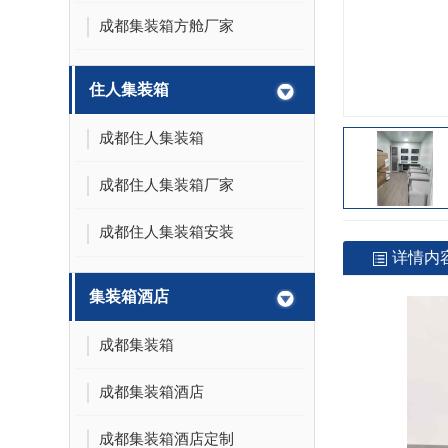
成都集装箱方舱厂家
住人集装箱
成都住人集装箱
成都住人集装箱厂家
成都住人集装箱安装
详情内
集装箱酒店
成都集装箱
成都集装箱酒店
成都集装箱酒店定制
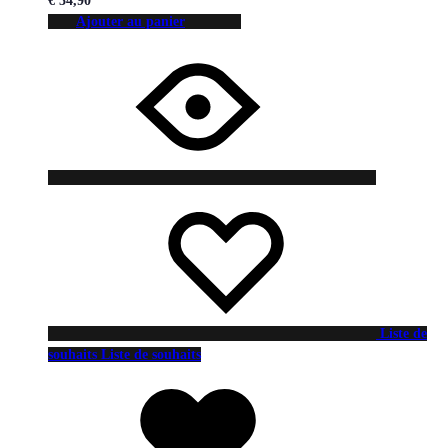
€
34,90
Ajouter au panier
Liste de
souhaits
Liste de souhaits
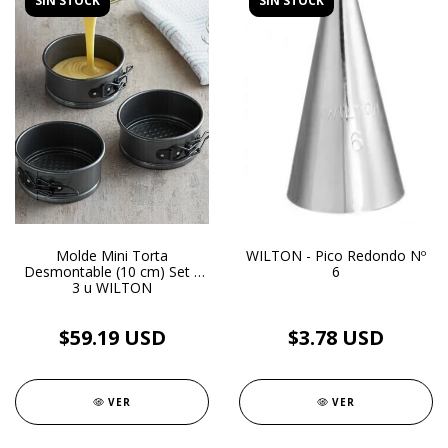
SIN STOCK
SIN STOCK
Molde Mini Torta
WILTON - Pico Redondo Nº
Desmontable (10 cm) Set x
6
3 u WILTON
$59.19 USD
$3.78 USD
VER
VER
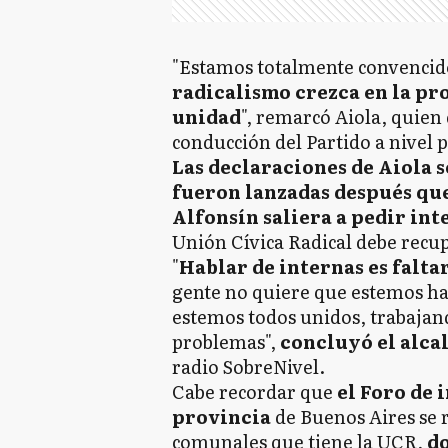
"Estamos totalmente convenci
radicalismo crezca en la pro
unidad
", remarcó Aiola, quien 
conducción del Partido a nivel 
Las declaraciones de Aiola s
fueron lanzadas después qu
Alfonsín saliera a pedir in
Unión Cívica Radical debe recup
"
Hablar de internas es faltar
gente no quiere que estemos ha
estemos todos unidos, trabajan
problemas",
concluyó el alca
radio SobreNivel.
Cabe recordar que
el Foro de 
provincia
de Buenos Aires se r
comunales que tiene la UCR,
d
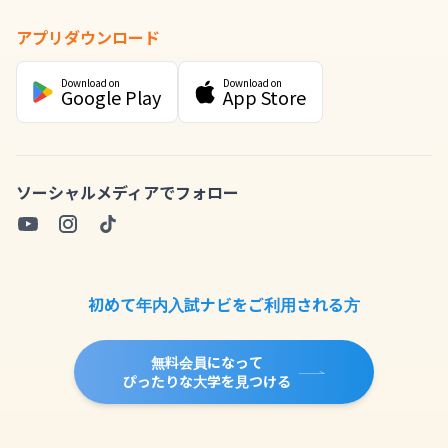
アプリダウンロード
Download on
Download on
Google Play
App Store
ソーシャルメディアでフォロー
初めて年内入試ナビをご利用される方
無料会員になって
ぴったりな大学を見つける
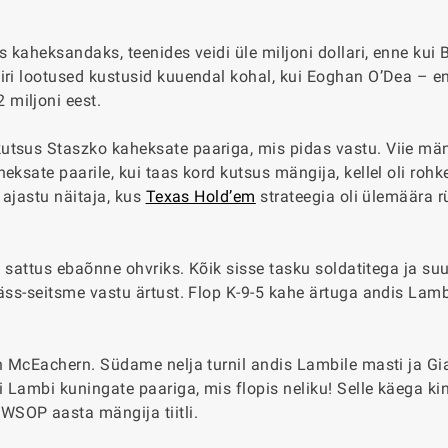
s kaheksandaks, teenides veidi üle miljoni dollari, enne kui 
iri lootused kustusid kuuendal kohal, kui Eoghan O’Dea – e
 miljoni eest.
utsus Staszko kaheksate paariga, mis pidas vastu. Viie män
eksate paarile, kui taas kord kutsus mängija, kellel oli roh
 ajastu näitaja, kus
Texas Hold’em
strateegia oli ülemäära r
ta sattus ebaõnne ohvriks. Kõik sisse tasku soldatitega ja s
äss-seitsme vastu ärtust. Flop K-9-5 kahe ärtuga andis Lambi
n McEachern. Südame nelja turnil andis Lambile masti ja Gia
i Lambi kuningate paariga, mis flopis neliku! Selle käega ki
WSOP aasta mängija tiitli.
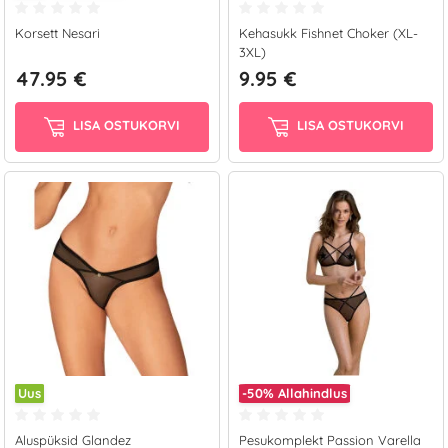
Korsett Nesari
Kehasukk Fishnet Choker (XL-
3XL)
47.95 €
9.95 €
LISA OSTUKORVI
LISA OSTUKORVI
Uus
-50%
Allahindlus
Aluspüksid Glandez
Pesukomplekt Passion Varella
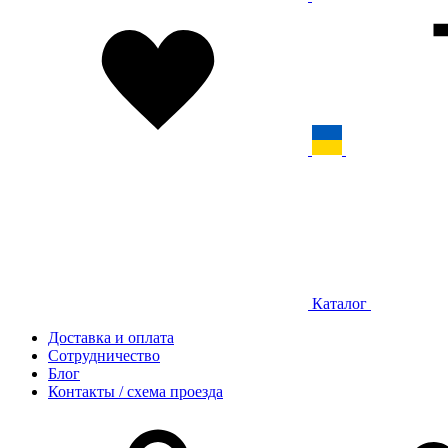
Каталог
Доставка и оплата
Сотрудничество
Блог
Контакты / схема проезда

§ Assignment
Set down all the entries exactly as they appear, but skip any pictures.

§ Task answer
成都集装箱方舱厂家
住人集装箱
成都住人集装箱
成都住人集装箱厂家
成都住人集装箱安装
详情内
集装箱酒店
成都集装箱
成都集装箱酒店
成都集装箱酒店定制
€
34,90
Ajouter au panier
Liste de
souhaits
Liste de souhaits
SIN STOCK
SIN STOCK
Molde Mini Torta
WILTON - Pico Redondo Nº
Desmontable (10 cm) Set x
6
3 u WILTON
$59.19 USD
$3.78 USD
VER
VER
"Estamos totalmente convenci
radicalismo crezca en la pro
unidad
", remarcó Aiola, quien 
conducción del Partido a nivel 
Las declaraciones de Aiola s
fueron lanzadas después qu
Alfonsín saliera a pedir in
Unión Cívica Radical debe recup
"
Hablar de internas es faltar
gente no quiere que estemos ha
estemos todos unidos, trabajan
problemas",
concluyó el alca
radio SobreNivel.
Cabe recordar que
el Foro de 
provincia
de Buenos Aires se r
comunales que tiene la UCR,
d
アプリダウンロード
Download on
Download on
Google Play
App Store
ソーシャルメディアでフォロー
初めて年内入試ナビをご利用される方
無料会員になって
ぴったりな大学を見つける
s kaheksandaks, teenides veidi üle miljoni dollari, enne kui 
iri lootused kustusid kuuendal kohal, kui Eoghan O’Dea – e
 miljoni eest.
utsus Staszko kaheksate paariga, mis pidas vastu. Viie män
eksate paarile, kui taas kord kutsus mängija, kellel oli roh
 ajastu näitaja, kus
Texas Hold’em
strateegia oli ülemäära r
ta sattus ebaõnne ohvriks. Kõik sisse tasku soldatitega ja s
äss-seitsme vastu ärtust. Flop K-9-5 kahe ärtuga andis Lambi
n McEachern. Südame nelja turnil andis Lambile masti ja Gia
i Lambi kuningate paariga, mis flopis neliku! Selle käega ki
WSOP aasta mängija tiitli.
Korsett Nesari
Kehasukk Fishnet Choker (XL-
3XL)
47.95 €
9.95 €
LISA OSTUKORVI
LISA OSTUKORVI
Uus
-50%
Allahindlus
Aluspüksid Glandez
Pesukomplekt Passion Varella
Каталог
Доставка и оплата
Сотрудничество
Блог
Контакты / схема проезда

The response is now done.